This start-up guide supports the VerifiedVisitors CoPilot in our portal and gives you all the information you need to start managing bots on your live API and Web endpoints. By following these 6 simple steps you’ll be able to manage your website visitors.

Prerequisites

Please refer to the documentation for setting up your integration and return to the portal once this is successfully completed.

Once you've registered for an account and configured your integration through the 'add site' process, please check that the VerifiedVisitors platform is processing web requests.

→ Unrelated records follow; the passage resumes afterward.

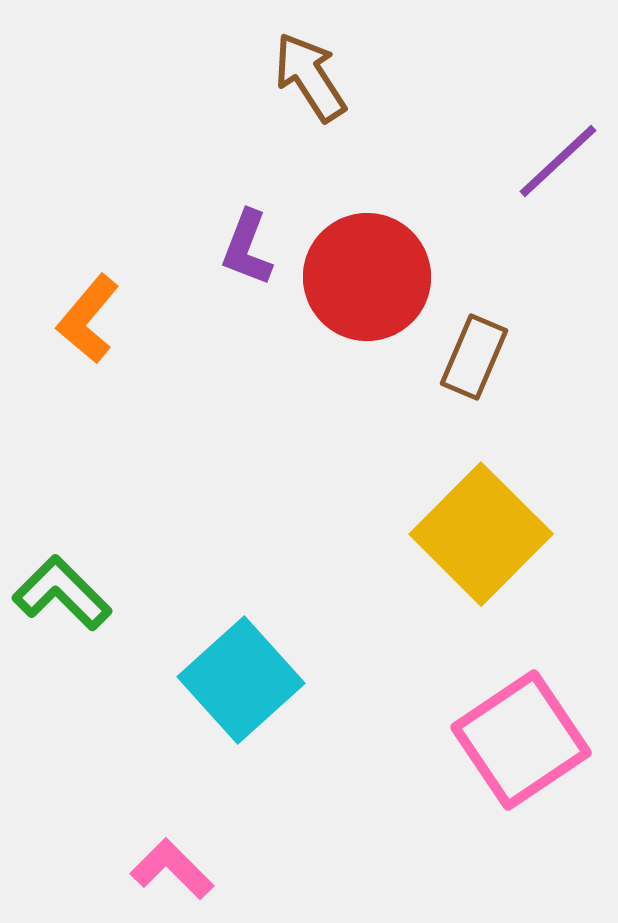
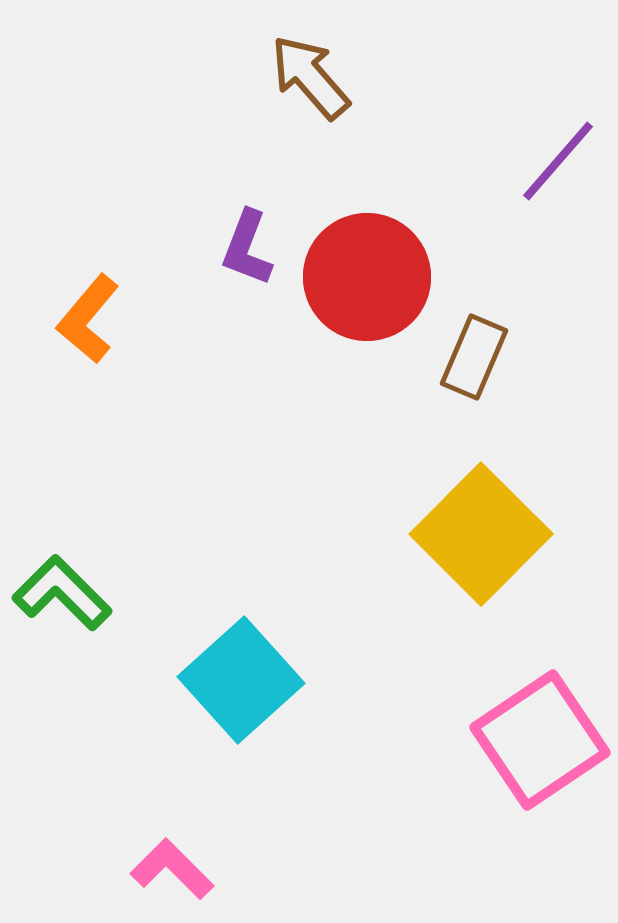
brown arrow: rotated 8 degrees counterclockwise
purple line: rotated 6 degrees counterclockwise
pink square: moved 19 px right
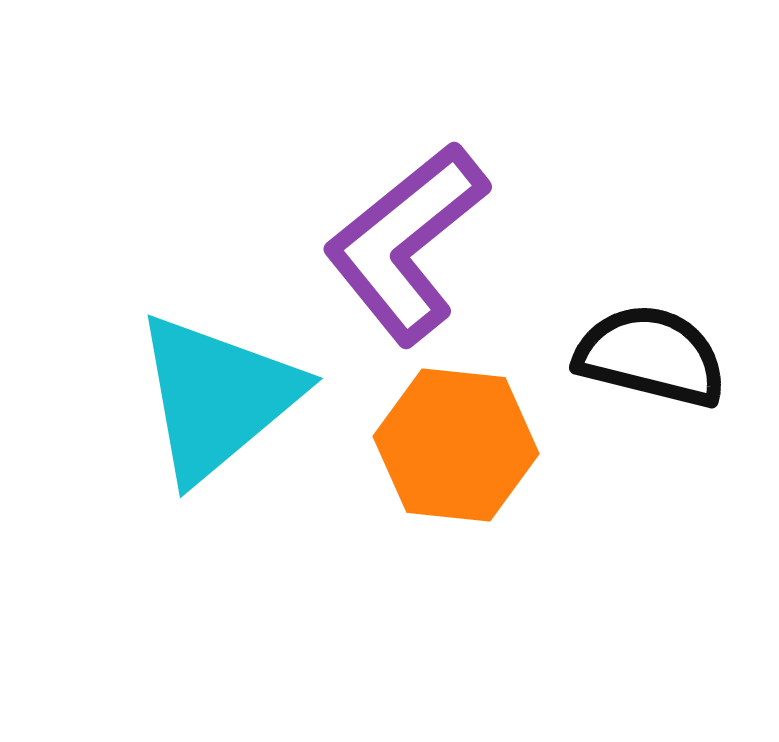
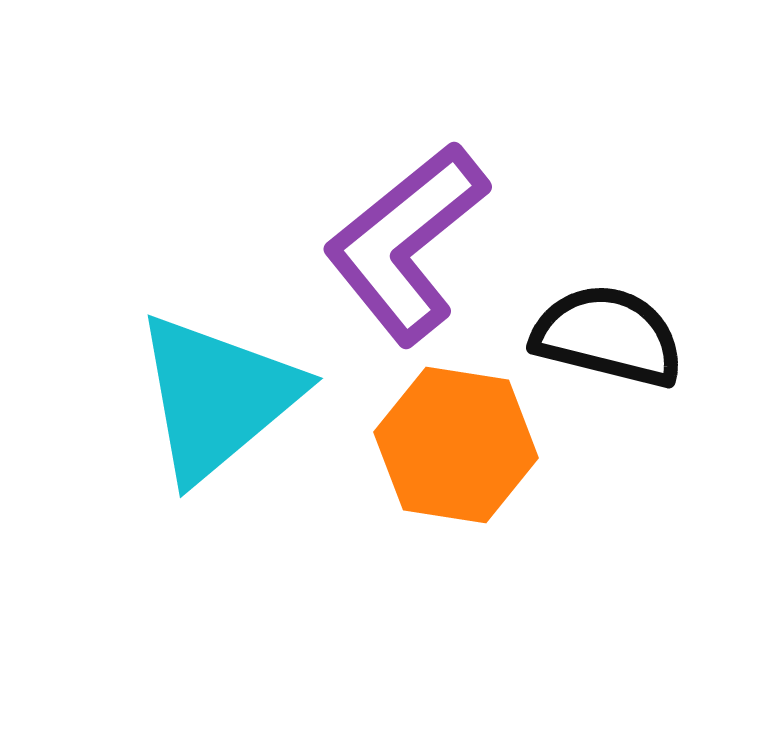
black semicircle: moved 43 px left, 20 px up
orange hexagon: rotated 3 degrees clockwise
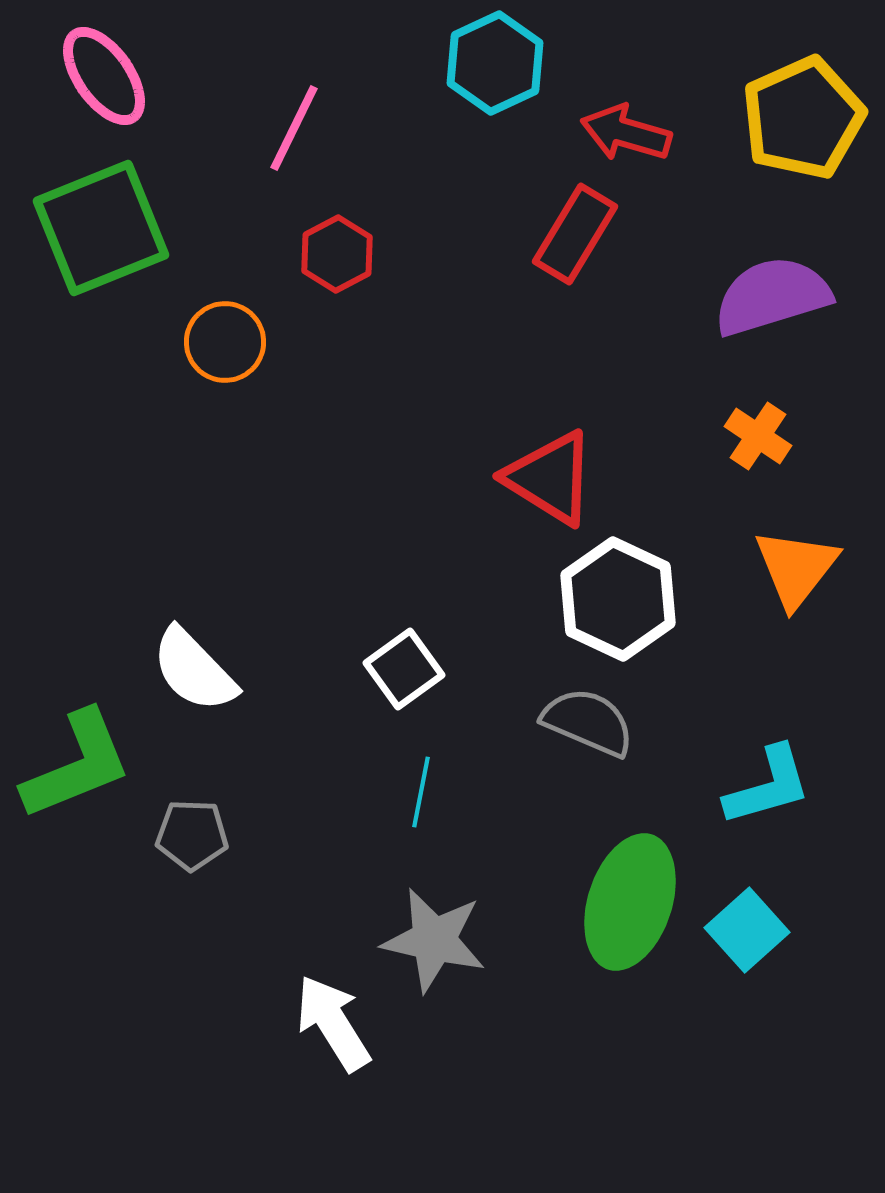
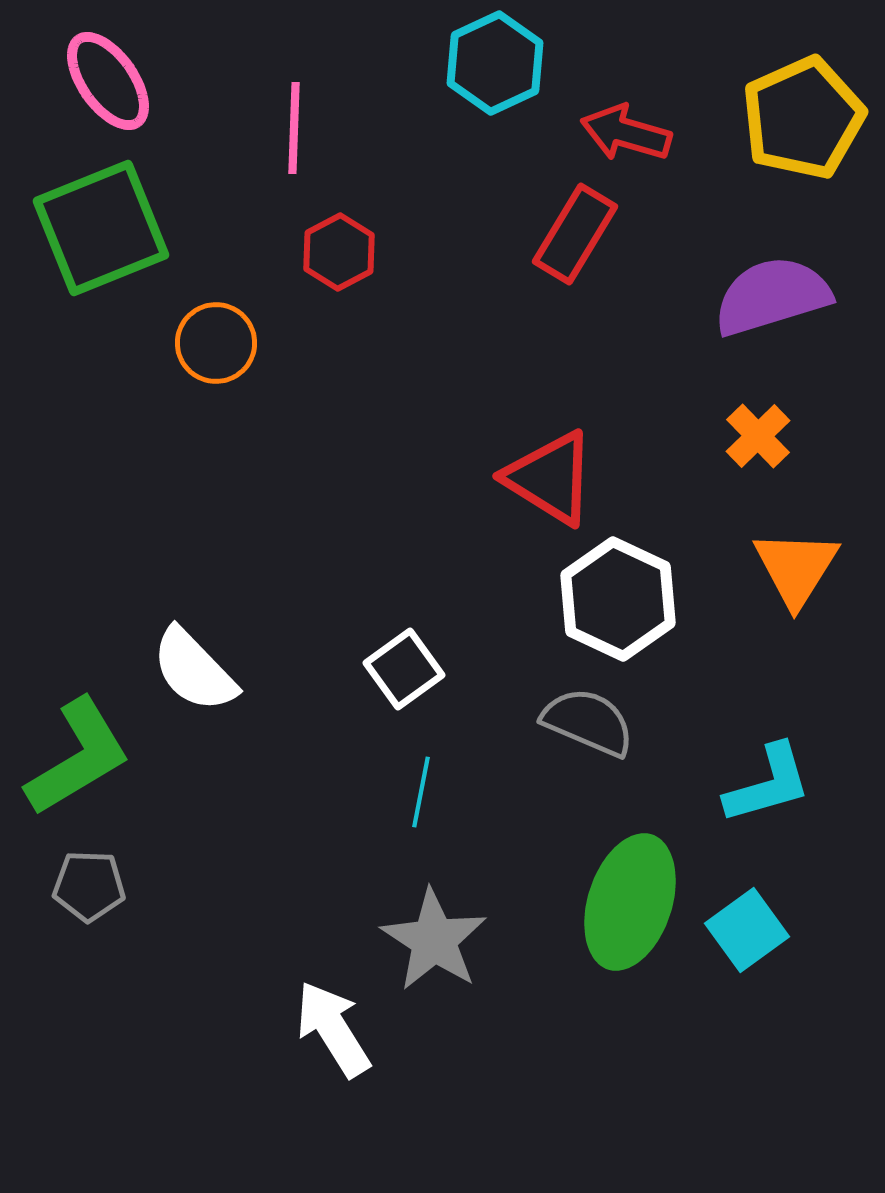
pink ellipse: moved 4 px right, 5 px down
pink line: rotated 24 degrees counterclockwise
red hexagon: moved 2 px right, 2 px up
orange circle: moved 9 px left, 1 px down
orange cross: rotated 12 degrees clockwise
orange triangle: rotated 6 degrees counterclockwise
green L-shape: moved 1 px right, 8 px up; rotated 9 degrees counterclockwise
cyan L-shape: moved 2 px up
gray pentagon: moved 103 px left, 51 px down
cyan square: rotated 6 degrees clockwise
gray star: rotated 20 degrees clockwise
white arrow: moved 6 px down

You can check this using the Ingest Status tab on the top-right corner of the Command & Control page after selecting the domain you just added. A green tick indicates a successful integration.

Note that it may take a short amount of time for weblogs to be displayed in the portal. This is expected, however if this persists for longer than 5 minutes from first adding the domain, please check your integration and that your site has traffic visiting it.

Phase 1: Learning

The first phase of using VerifiedVisitors requires no input from you. It's an observation and learning phase, where VerifiedVisitors begins to classify each of your web visitors into categories, so we can better manage your traffic.

The VerifiedVisitors AI platform learns as it observes your web traffic and builds up a detailed picture of your site's traffic. If your site is not under attack, it's best to allow a few days to analyse the incoming traffic and allow the AI platform to perform its analysis. Depending on the volume of traffic, it may take a day or so to have sufficient data.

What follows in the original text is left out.